* _What is expected_:
Starting from the line that holds "producții ridicate care", print every line through the end of the records, first and last included.

▽

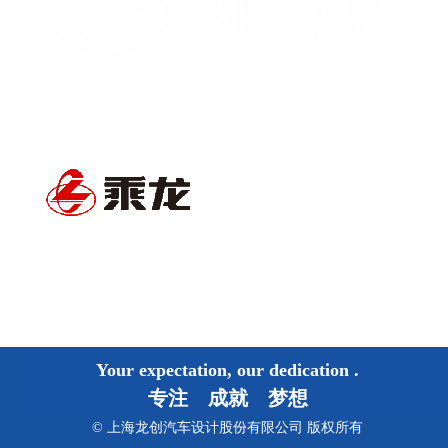
Your expectation, our dedication
.
专注 成就 梦想
© 上海龙创汽车设计股份有限公司 版权所有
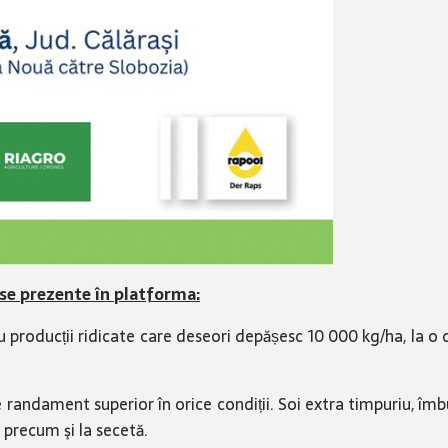
iose prezente în platforma:
 producții ridicate care deseori depășesc 10 000 kg/ha, la o 
e randament superior în orice condiții. Soi extra timpuriu, îm
 precum şi la secetă.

△

* _Written solution_:
 producții ridicate care deseori depășesc 10 000 kg/ha, la o 
e randament superior în orice condiții. Soi extra timpuriu, îm
 precum şi la secetă.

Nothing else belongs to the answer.